El sacerdote se refería a aquel trascendental cónclave católico, engendrado desde 1959 e inaugurado por el papa Juan XXIII justo en 1962, que fue, por lo tanto, contemporáneo del diseño y construcción de la iglesia de Sant Nicolau. Los dos, concilio y templo, marcaron sus propios hitos. Un «aggiornamento» en el caso de la Iglesia, en palabras del propio Juan XXIII, y una revolución arquitectónica y vanguardista en el uso del hormigón, en el caso del templo grauero, que diseñaron, junto a Eduardo Torroja, técnicos e ingenieros del nivel de Gonzalo Echegaray y Jaime Nadal.

Estructura y entorno

La declaración de BIC, que tiene que ser aprobada por el Consell de la Generalitat, supone la máxima protección para un monumento, y, desde el punto de vista legal, afecta no solo a la estructura definida, que en este caso es la propia iglesia, su singular claustro y el campanario, sino también el entorno más inmediato. Porque la norma fija que un BIC no se tiene que preservar como una isla, sino que también hay que respetar y el conjunto de la imagen que traslada al exterior.

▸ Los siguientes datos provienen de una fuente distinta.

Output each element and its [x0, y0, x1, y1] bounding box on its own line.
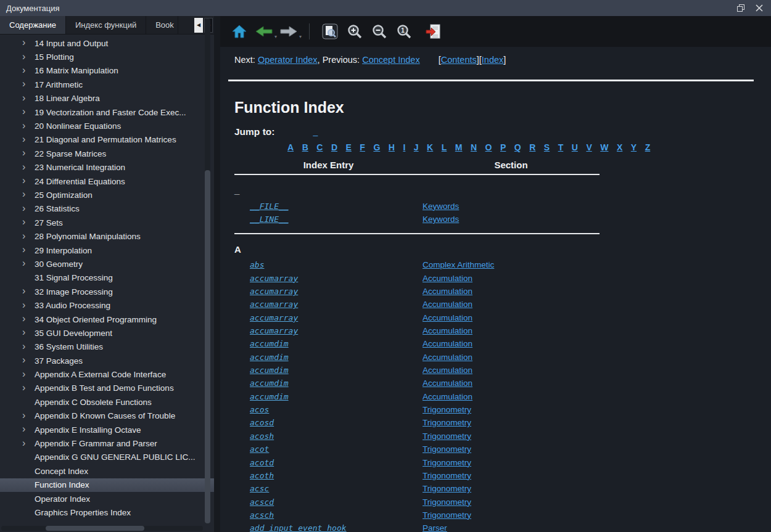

En ese sentido, la alcaldesa de la ciudad, Diana Morant, que anunció ayer la apertura del proceso administrativo, indicó que el ayuntamiento abordará actuaciones urbanísticas que permitan realzar la estructura, y añadió que, además del «prestigio» que para el Grau y Gandia supondría la culminación del proceso, el templo también se podría acoger, a partir de entonces, a ayudas económicas de administraciones que solo se destinan al catálogo de los BIC.

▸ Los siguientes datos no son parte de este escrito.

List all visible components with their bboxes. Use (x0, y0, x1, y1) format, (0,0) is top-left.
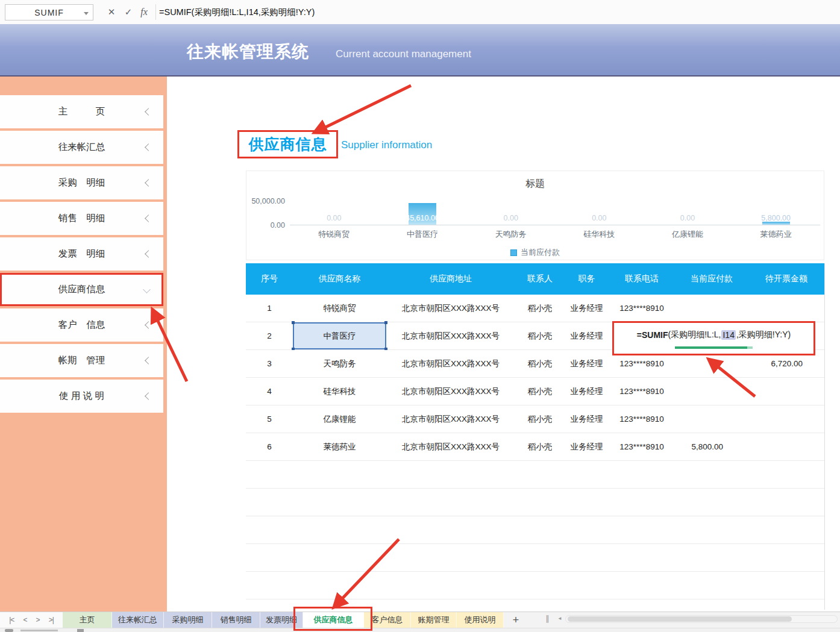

Junto a Morant y al sacerdote Revert estuvieron en la presentación el concejal presidente de la Junta de Distrito del Grau, Miguel Ángel Picornell, y la delegada de Patrimonio, Alícia Izquierdo. Ambos mostraron su satisfacción por el expediente elevado al Consell de la Generalitat, que es quien tiene la potestad de aprobar el BIC que reforzaría a Gandia como una ciudad de patrimonio que, en este caso, recae en un elemento no histórico, sino en una modernidad de apenas 70 años.